Preparation & Dosage
No clinically studied dosage ranges are available. Forms, standardization details, and safe dosing parameters have not been established in human research. Consult a healthcare provider before starting any new supplement.
Synergy & Pairings
Quercetin, chlorogenic acid, catechins, procyanidins, cisplatin (in vitro only)
Safety & Interactions
Phloretin has not been evaluated in formal human safety trials, and no established tolerable upper intake level or therapeutic dose range exists for supplemental use.

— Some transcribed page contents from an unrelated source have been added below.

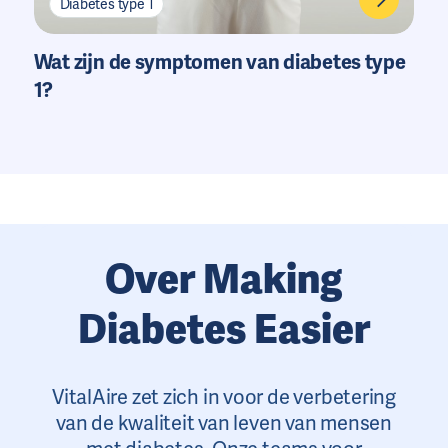
Diabetes type 1
Wat zijn de symptomen van diabetes type
1?
Over Making
Diabetes Easier
VitalAire zet zich in voor de verbetering
van de kwaliteit van leven van mensen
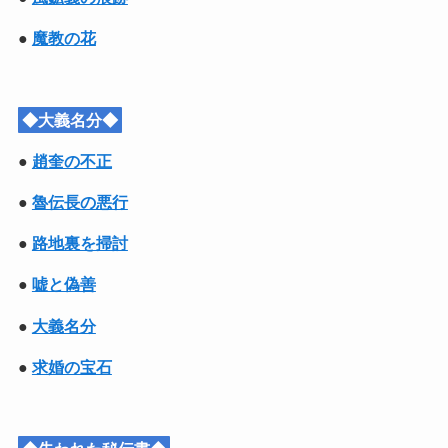
●
魔教の花
◆大義名分◆
●
趙奎の不正
●
魯伝長の悪行
●
路地裏を掃討
●
嘘と偽善
●
大義名分
●
求婚の宝石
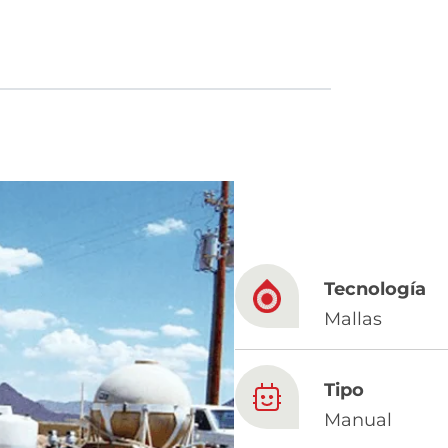
French
China
Chinese
e for you
lish
Tecnología
Mallas
Tipo
Manual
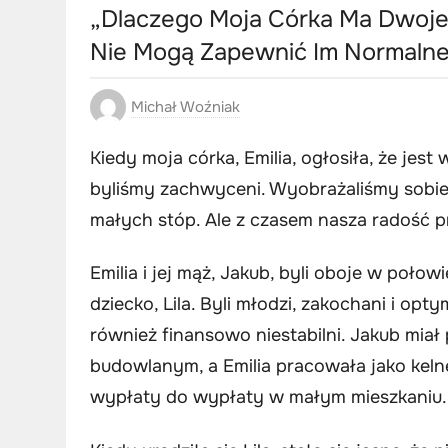
„Dlaczego Moja Córka Ma Dwoje 
Nie Mogą Zapewnić Im Normalne
Michał Woźniak
Kiedy moja córka, Emilia, ogłosiła, że jest
byliśmy zachwyceni. Wyobrażaliśmy sobie 
małych stóp. Ale z czasem nasza radość prz
Emilia i jej mąż, Jakub, byli oboje w połow
dziecko, Lila. Byli młodzi, zakochani i opt
również finansowo niestabilni. Jakub miał 
budowlanym, a Emilia pracowała jako keln
wypłaty do wypłaty w małym mieszkaniu.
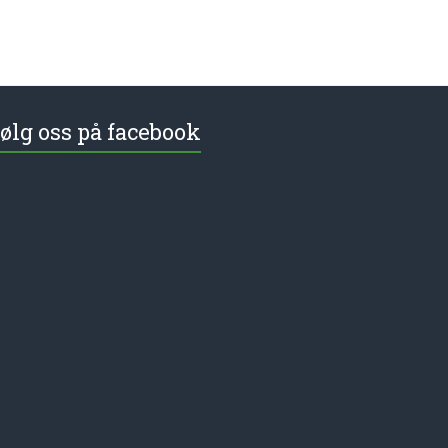
ølg oss på facebook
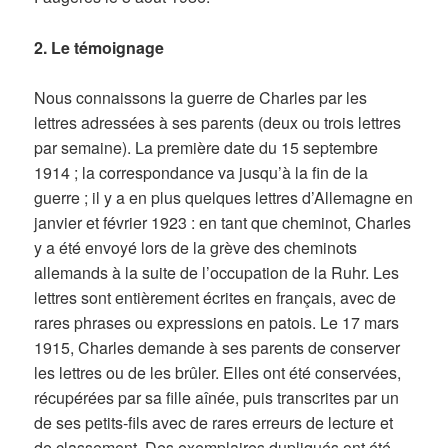
2. Le témoignage
Nous connaissons la guerre de Charles par les
lettres adressées à ses parents (deux ou trois lettres
par semaine). La première date du 15 septembre
1914 ; la correspondance va jusqu’à la fin de la
guerre ; il y a en plus quelques lettres d’Allemagne en
janvier et février 1923 : en tant que cheminot, Charles
y a été envoyé lors de la grève des cheminots
allemands à la suite de l’occupation de la Ruhr. Les
lettres sont entièrement écrites en français, avec de
rares phrases ou expressions en patois. Le 17 mars
1915, Charles demande à ses parents de conserver
les lettres ou de les brûler. Elles ont été conservées,
récupérées par sa fille aînée, puis transcrites par un
de ses petits-fils avec de rares erreurs de lecture et
de classement. Des exemplaires dupliqués ont été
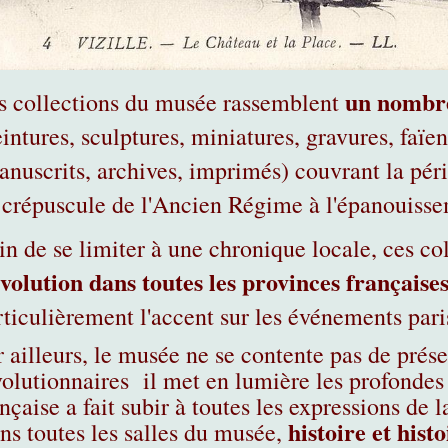
un nombre
s collections du musée rassemblent
intures, sculptures, miniatures, gravures, faïe
anuscrits, archives, imprimés) couvrant la pér
 crépuscule de l'Ancien Régime à l'épanouisse
in de se limiter à une chronique locale, ces col
volution dans toutes les provinces française
rticulièrement l'accent sur les événements pari
r ailleurs, le musée ne se contente pas de prése
volutionnaires il met en lumière les profondes
nçaise a fait subir à toutes les expressions de la
histoire et histo
ns toutes les salles du musée,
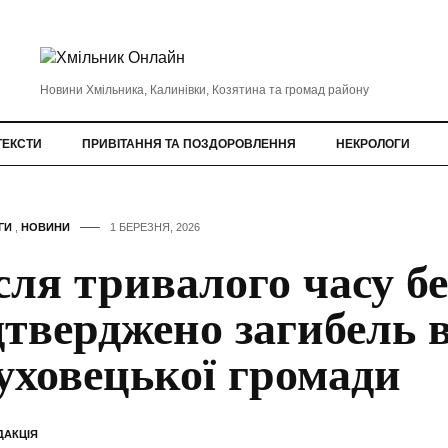
Новини Хмільника, Калинівки, Козятина та громад району
ТЕКСТИ
ПРИВІТАННЯ ТА ПОЗДОРОВЛЕННЯ
НЕКРОЛОГИ
ГИ
,
НОВИНИ
1 БЕРЕЗНЯ, 2026
сля тривалого часу бе
дтверджено загибель в
уховецької громади
ДАКЦІЯ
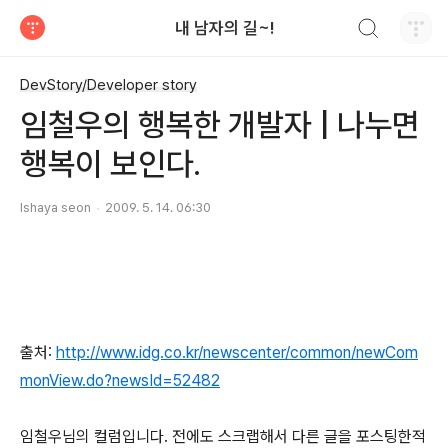
검색하기
내 남자의 길~!
티스토리
DevStory/Developer story
임철우의 행복한 개발자 | 나누면
행복이 보인다.
Ishaya seon
2009. 5. 14. 06:30
출처:
http://www.idg.co.kr/newscenter/common/newCom
monView.do?newsId=52482
임철우님의 컬럼입니다. 전에도 스크랩해서 다른 글을 포스팅한적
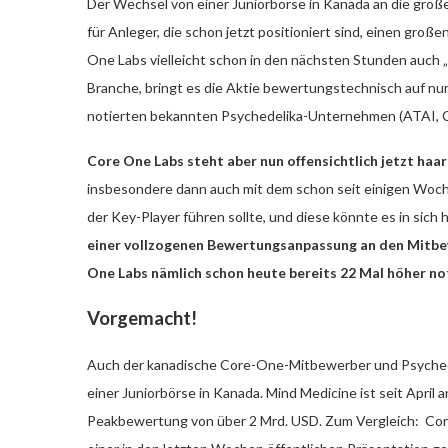
Der Wechsel von einer Juniorbörse in Kanada an die große 
für Anleger, die schon jetzt positioniert sind, einen gro
One Labs vielleicht schon in den nächsten Stunden auch „g
Branche, bringt es die Aktie bewertungstechnisch auf nu
notierten bekannten Psychedelika-Unternehmen (ATAI, 
Core One Labs steht aber nun offensichtlich jetzt haars
insbesondere dann auch mit dem schon seit einigen Wo
der Key-Player führen sollte, und diese könnte es in sich
einer vollzogenen Bewertungsanpassung an den Mitb
One Labs nämlich schon heute bereits 22 Mal höher no
Vorgemacht!
Auch der kanadische Core-One-Mitbewerber und Psychede
einer Juniorbörse in Kanada. Mind Medicine ist seit April
Peakbewertung von über 2 Mrd. USD. Zum Vergleich: Core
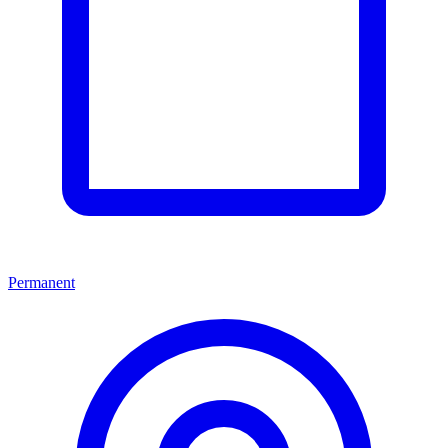
Permanent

Because phloretin inhibits GLUT2 glucose transporters, it may theoretically potentiate blood glucose-lowering effects of antidiabetic medications such as metformin or insulin, warranting caution in diabetic patients. Its potential to enhance cisplatin cytotoxicity suggests a possible interaction with chemotherapy agents, and use alongside oncology treatments should only occur under medical supervision. Safety during pregnancy and lactation is unknown due to absence of relevant human data, and supplemental use should be avoided in these populations.